Research shows that math games and puzzles can dramatically improve your students scores and enhance a love of learning about mathematics.
Using games makes understanding difficult concepts much
easier. This is especially important for students who may be struggling
with understanding how our number system works.
According to a recent study by Seigler and Ramani, students show
significant increases in number sense when playing games. This is also
supported through research conducted by the Carnegie Mellon University.

In fact, students who play board games show a statistically greater
advantage in math over students who engage in little to no time playing
games.
The studies also show that teachers can improve conceptual understanding, application, mental
math, and problem solving skills simply by using math games as a regular
part of their lesson plans.
It is recommended that teachers send home math games and puzzles for
parents to play with their child. This offers a great opportunity for
parents to be involved with their kids education in a nonstressful
environment, which will also help build positive feelings about learning
mathematics.
Clear the Ten Frame
You will need three dice, 10 markers and a Ten Frame. To teach the game I draw a Ten Frame on the board and put an X in each square. When the students play it with a partner, they will use the markers and place them on the Ten Frame to start the game.
1. Roll the three dice and write the numbers on the board.
2. Ask the class to describe any ways they can see that they can make the number 10 (the last square on the Ten Frame). If they can, remove an X. Now you are showing the number 9. Ask them if they can use any of the numbers to make 9. Continue this pattern until you have to roll the dice again (there is no way to make the next number). You cannot skip a number (say you are on 5 but they can see a way to make 3. You cannot do it until 5 and 4 have been made and removed).
3. One, two or all three dice can be used.
4. The game is finished when every number has been made, in order.
Going to Boston: Math Facts
This easy math game requires three dice and pencil & paper.

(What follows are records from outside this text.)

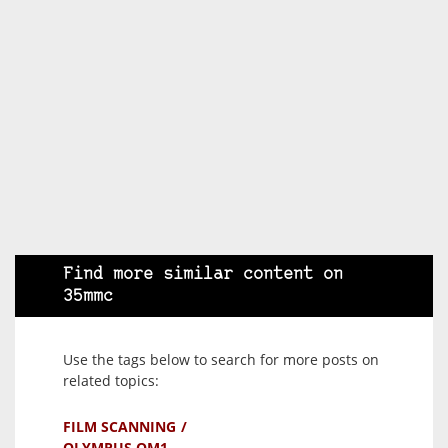
Find more similar content on
35mmc
Use the tags below to search for more posts on
related topics:
FILM SCANNING
OLYMPUS OM1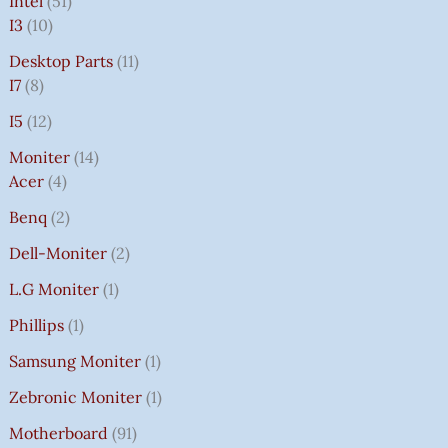
Intel
51
I3
10
Desktop Parts
11
I7
8
I5
12
Moniter
14
Acer
4
Benq
2
Dell-Moniter
2
L.G Moniter
1
Phillips
1
Samsung Moniter
1
Zebronic Moniter
1
Motherboard
91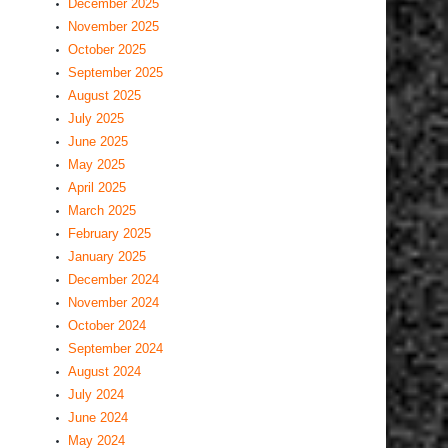
December 2025
November 2025
October 2025
September 2025
August 2025
July 2025
June 2025
May 2025
April 2025
March 2025
February 2025
January 2025
December 2024
November 2024
October 2024
September 2024
August 2024
July 2024
June 2024
May 2024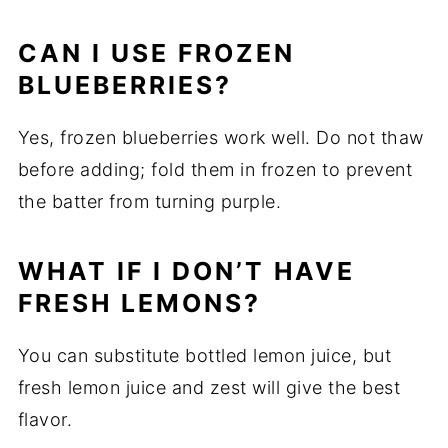
CAN I USE FROZEN
BLUEBERRIES?
Yes, frozen blueberries work well. Do not thaw
before adding; fold them in frozen to prevent
the batter from turning purple.
WHAT IF I DON’T HAVE
FRESH LEMONS?
You can substitute bottled lemon juice, but
fresh lemon juice and zest will give the best
flavor.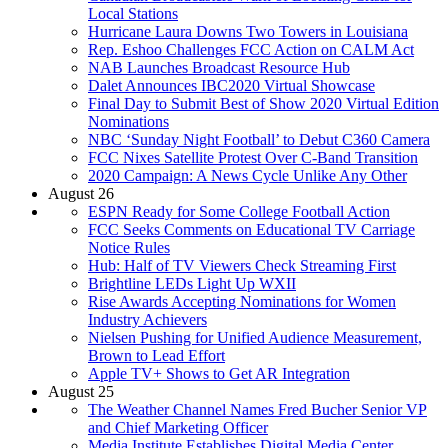
Local Stations
Hurricane Laura Downs Two Towers in Louisiana
Rep. Eshoo Challenges FCC Action on CALM Act
NAB Launches Broadcast Resource Hub
Dalet Announces IBC2020 Virtual Showcase
Final Day to Submit Best of Show 2020 Virtual Edition
Nominations
NBC ‘Sunday Night Football’ to Debut C360 Camera
FCC Nixes Satellite Protest Over C-Band Transition
2020 Campaign: A News Cycle Unlike Any Other
August 26
ESPN Ready for Some College Football Action
FCC Seeks Comments on Educational TV Carriage
Notice Rules
Hub: Half of TV Viewers Check Streaming First
Brightline LEDs Light Up WXII
Rise Awards Accepting Nominations for Women
Industry Achievers
Nielsen Pushing for Unified Audience Measurement,
Brown to Lead Effort
Apple TV+ Shows to Get AR Integration
August 25
The Weather Channel Names Fred Bucher Senior VP
and Chief Marketing Officer
Media Institute Establishes Digital Media Center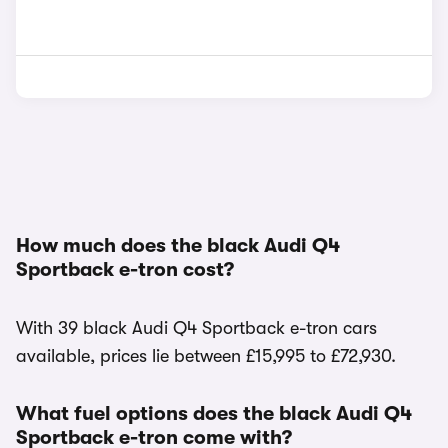
How much does the black Audi Q4
Sportback e-tron cost?
With 39 black Audi Q4 Sportback e-tron cars
available, prices lie between £15,995 to £72,930.
What fuel options does the black Audi Q4
Sportback e-tron come with?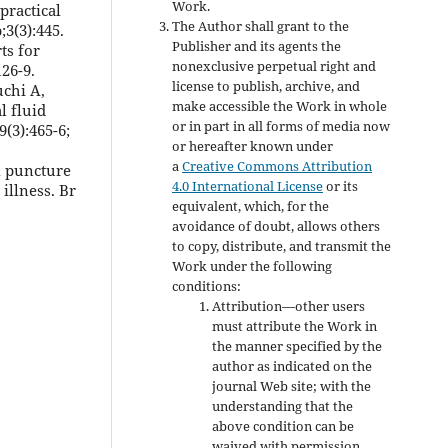
Work.
 practical
The Author shall grant to the
3(3):445.
Publisher and its agents the
ts for
nonexclusive perpetual right and
26-9.
license to publish, archive, and
uchi A,
make accessible the Work in whole
l fluid
or in part in all forms of media now
(3):465-6;
or hereafter known under
a
Creative Commons Attribution
al puncture
4.0 International License
or its
illness. Br
equivalent, which, for the
avoidance of doubt, allows others
to copy, distribute, and transmit the
Work under the following
conditions:
Attribution—other users
must attribute the Work in
the manner specified by the
author as indicated on the
journal Web site; with the
understanding that the
above condition can be
waived with permission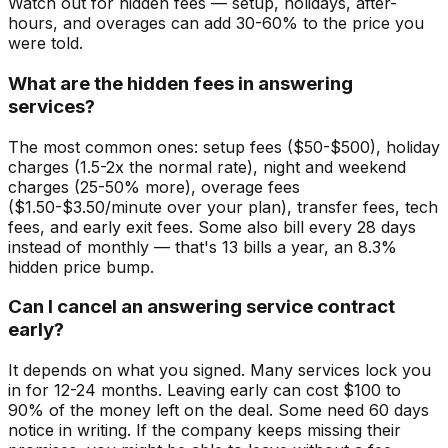
Watch out for hidden fees — setup, holidays, after-
hours, and overages can add 30-60% to the price you
were told.
What are the hidden fees in answering
services?
The most common ones: setup fees ($50-$500), holiday
charges (1.5-2x the normal rate), night and weekend
charges (25-50% more), overage fees
($1.50-$3.50/minute over your plan), transfer fees, tech
fees, and early exit fees. Some also bill every 28 days
instead of monthly — that's 13 bills a year, an 8.3%
hidden price bump.
Can I cancel an answering service contract
early?
It depends on what you signed. Many services lock you
in for 12-24 months. Leaving early can cost $100 to
90% of the money left on the deal. Some need 60 days
notice in writing. If the company keeps missing their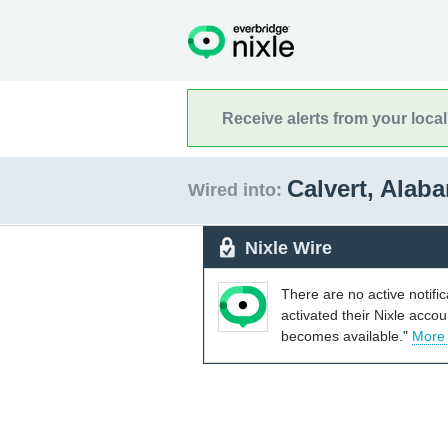
Receive alerts from your loca
Calvert, Ala
Wired into:
Nixle Wire
There are no active notifi
activated their Nixle acco
becomes available."
More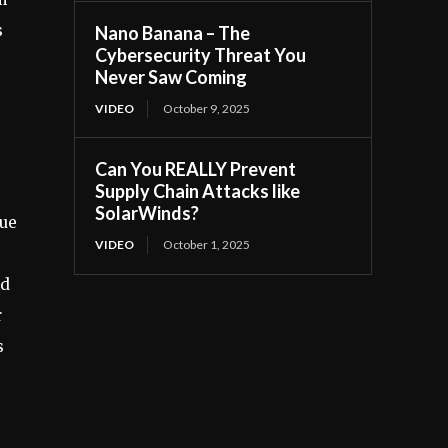
s
Nano Banana – The
Cybersecurity Threat You
Never Saw Coming
VIDEO
October 9, 2025
Can You REALLY Prevent
Supply Chain Attacks like
SolarWinds?
sue
VIDEO
October 1, 2025
nd
r
s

In one turn, the first player rolls all three dice. The highest
roll is put aside. The next two dice are rolled and the highest number
is put aside again. The last dice is rolled, then all three dice are
added together.
The winner is whoever gets to a predetermined amount first, such as 100.
Variations on the game are adding the first two dice and
multiplying the sum by the third; using any combination of addition,
subtraction, multiplication or division to get the highest number
possible, or just using two dice to practice basic math facts (addition,
subtraction or multiplication).
Math Games and Puzzles: Apps for iPad, iPhone and iTouch
G2 Math HD  Mintmomeg
 tons of early numeracy skills, primary and intermediate learners.
This app is a great value for just $1.99. My own children enjoy it and
so do my students.
Motion Math Zoom  Motion Math
 Free app (the first 6 levels) and it is highly addictive. It has
been featured in the Wall Street Journal and is recommended by Moms with
Apps.
Sums Stacker  Carstens Studios Inc.  this awesome app has won numerous awards for both function and design. Kids play with numbers and develop deep levels of number sense. It is sold as an iPhone app, but is compatible with the iPad and the iTouch.
Money Grab Bag
Place a variety of coins in a bag. Students pair up and each one takes a
handful of coins from the bag. They count their coins and the one with
the largest amount wins.
There are many variations to this game. Ask the students to identify and remove all of the quarters before counting. They could work on counting on, finding the difference between the two amounts or showing the same amount in another way.
Fraction Dominoes
You will need a set of Fraction Dominoes
for this game. You can make them yourself, but it takes a while. The
students will match the fractional picture with the written form. You
could also extend it by having them write the ratio or percent shown on
the dominoes.
Climb the Ladder
Provide students with a paper with 10 blank lines. At the bottom (under
the first line) instruct them to write a target number. Depending on
your level, it could be "6" or "560." Once you say, "Go!" time the
students for 5 minutes. They have to climb the ladder by writing
different ways to show the target number.
For example, "6" could be shown as: 5 + 1, XI, 2 x 3, 10  4, etc.